Give back, unaltered, the lines from the one with "pregnancies are examples of high-risk" to the end of the material, omitting pictures.
*** Opening of SUPPLIED RECORDS ***
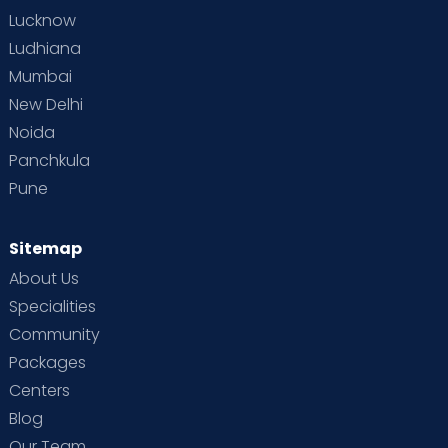
Lucknow
Pregnancy complications from diabetes,
Ludhiana
hypertension, eclampsia & multiple
Mumbai
pregnancies are examples of high-risk
pregnancy care (twins, triplets and higher
New Delhi
order) labour management before birth.
Noida
Others are recurrent pregnancy loss, thyroid
Panchkula
disease, SLE, heart disease, epilepsy & many
Pune
other systemic diseases.
Provision for painless labour - Mothers who
Sitemap
desire epidural analgesia during labour are
About Us
provided it.
Specialities
Community
Packages
Administration of adolescent problems and
Centers
counselling
Blog
Premarital counselling
Our Team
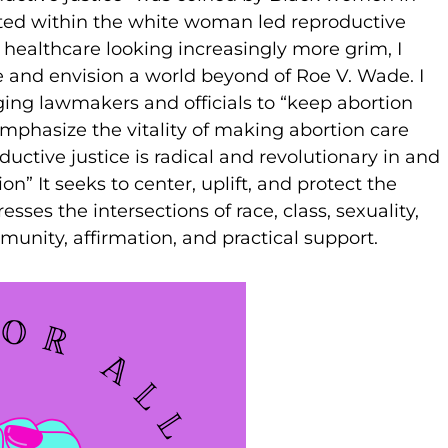
isted within the white woman led reproductive
healthcare looking increasingly more grim, I
and envision a world beyond of Roe V. Wade. I
ing lawmakers and officials to “keep abortion
mphasize the vitality of making abortion care
ductive justice is radical and revolutionary in and
on” It seeks to center, uplift, and protect the
sses the intersections of race, class, sexuality,
munity, affirmation, and practical support.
*** Close of SUPPLIED RECORDS ***
## ANSWER AREA:
pregnancies are examples of high-risk
pregnancy care (twins, triplets and higher
New Delhi
order) labour management before birth.
Noida
Others are recurrent pregnancy loss, thyroid
Panchkula
disease, SLE, heart disease, epilepsy & many
Pune
other systemic diseases.
Provision for painless labour - Mothers who
Sitemap
desire epidural analgesia during labour are
About Us
provided it.
Specialities
Community
Packages
Administration of adolescent problems and
Centers
counselling
Blog
Premarital counselling
Our Team
isted within the white woman led reproductive
healthcare looking increasingly more grim, I
and envision a world beyond of Roe V. Wade. I
ing lawmakers and officials to “keep abortion
mphasize the vitality of making abortion care
ductive justice is radical and revolutionary in and
on” It seeks to center, uplift, and protect the
sses the intersections of race, class, sexuality,
munity, affirmation, and practical support.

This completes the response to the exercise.